Seht, ich künde große Freude!
Endlich hat die Einsamkeit des Englischsprachkurses für Johannson ein Ende gefunden. "Denn nach vier Monaten kam Joanna. Und mit Joanna kam Gesellschaft." Ansonsten parliert er über spannende Busfahrten, vermeldet den aktuellen Stand seines Käsevorrats, und, und, und…
Als ich das erste Mal in den Englischkurs kam, war ich sehr enttäuscht. Kein anderer Freiwilliger, keine andere Freiwillige, die nur auf mich gewartet hatten. Stattdessen eine Gruppe sehr netter und vollkommen sprachloser Leute sowie pure Grammatikarbeit in der kleinen Einzelzelle nebenan.

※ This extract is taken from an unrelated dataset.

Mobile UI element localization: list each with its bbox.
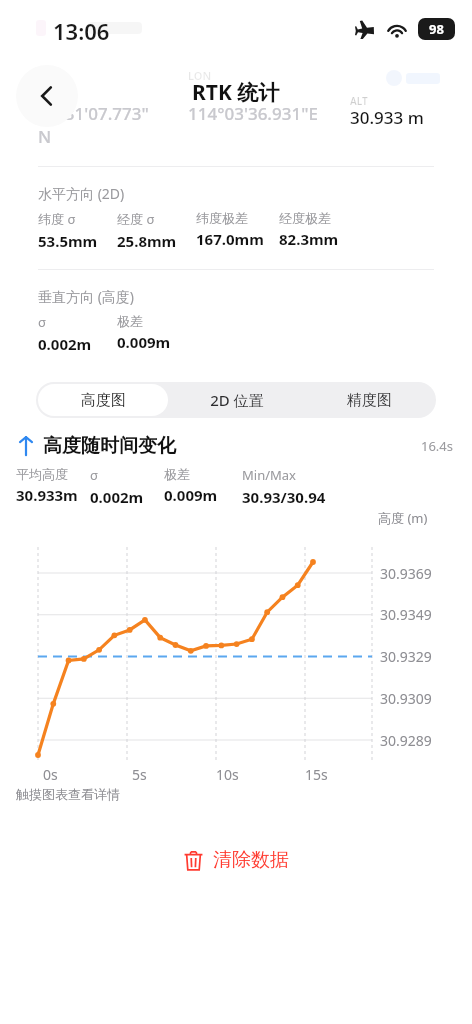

Vier Monate lang blieb es die zweimalige, später nur noch einmalige Stippvisite pro Woche, in der man zwei Stunden lang schweigend Kopien über die Besonderheiten von Verneinungen und Hilfsverben abschrieb. Einzig mit Debby sprach man mehr als „Hallo“ und „Auf Wieder sehen“, aber auch hier nicht viel. Selbst als eine andere Freiwillige im Ort zu finden war, änderte sich nicht viel, und so ging ich weiterhin jeden Samstag auf meine einsamen Touren. Vier Monate lang war das Geselligste ein Besuch bei anderen Freiwilligen. Dafür musste ich erst durch die halbe Insel fahren, um Leute zu sehen. Nach vier Monaten wurde es langsam sogar mir zu einsam.

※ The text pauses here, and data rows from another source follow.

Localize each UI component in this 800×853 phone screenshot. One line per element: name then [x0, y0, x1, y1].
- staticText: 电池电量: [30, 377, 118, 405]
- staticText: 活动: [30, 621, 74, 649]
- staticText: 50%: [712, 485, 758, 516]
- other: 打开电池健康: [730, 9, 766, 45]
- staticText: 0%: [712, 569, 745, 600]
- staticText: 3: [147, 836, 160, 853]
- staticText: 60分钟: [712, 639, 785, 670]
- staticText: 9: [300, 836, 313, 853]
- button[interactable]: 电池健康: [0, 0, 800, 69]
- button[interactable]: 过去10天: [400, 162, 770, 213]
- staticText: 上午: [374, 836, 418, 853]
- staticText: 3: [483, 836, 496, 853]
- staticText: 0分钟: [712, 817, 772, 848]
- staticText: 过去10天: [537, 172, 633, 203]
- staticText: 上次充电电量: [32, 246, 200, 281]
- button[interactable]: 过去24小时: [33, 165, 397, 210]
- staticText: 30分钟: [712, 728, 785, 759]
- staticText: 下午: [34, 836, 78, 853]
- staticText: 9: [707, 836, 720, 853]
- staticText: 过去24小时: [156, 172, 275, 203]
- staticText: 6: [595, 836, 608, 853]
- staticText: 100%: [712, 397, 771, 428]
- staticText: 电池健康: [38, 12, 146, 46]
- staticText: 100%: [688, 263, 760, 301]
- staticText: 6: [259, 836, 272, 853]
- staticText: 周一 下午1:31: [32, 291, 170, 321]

Vielleicht ist es nicht vorbei, aber heute war ein Tag, der Hoffnung gibt. Denn nach vier Monaten kam Joanna. Und mit Joanna kam Gesellschaft. Zuerst hatte man nur jemanden im Sprachkurs, der ihn endlich seinem Namen gerecht werden ließ. Letzten Mittwoch dann kam eine Einladung nach Seaham, nicht nur an mich, sondern auch an Debby und Hanni. Mit letzterer hat sich die Zahl der des Englisch Mächtigen und damit potentiell brauchbaren Leute in etwas mehr als einem Monat verdreifacht. Nach den Trainings und Edinburgh waren mir die Möglichkeiten einer solchen Gruppe sofort klar und ich wurde nicht enttäuscht.
Der frühe Vogel...
Dabei fing der Tag alles andere als entspannt an. Als Treffpunkt war der Busbahnhof Seahams zwischen 9.00 Uhr und 10:00 Uhr morgens ausgemacht. Ein Blick auf meine Fahrpläne verriet mir, dass ich nur zu früh oder zu spät da sein könnte. Das war äußerst unbefriedigend, wo der Ort gleich der nächste im Norden ist und man eigentlich sehr flexible Fahrzeiten erwarten könnte. Aber leider wohne ich in der Colliery, wo nur ein brauchbarer Bus durchfährt, und nicht im Village, wo es davon nur so wimmelt. So entschied ich mich, lieber früher als zu spät dazu sein und habe in den sauren Apfel gebissen. Dadurch habe ich am Wochenende eine Stunde früher ins Bett und wieder heraus gemusst als an normalen Arbeitstagen. Immerhin, tatsächlich habe ich mich um elf ins Bett gebracht. Morgens um sieben raus, etwas Porridge, Rucksack geschnappt und über den Hügel zur Bushaltestelle. Nachdem es in der letzten Woche nass und kalt war, empfand man das vergleichsweise trockene Wetter zusammen mit dem fehlenden Wind als sehr erfreulich.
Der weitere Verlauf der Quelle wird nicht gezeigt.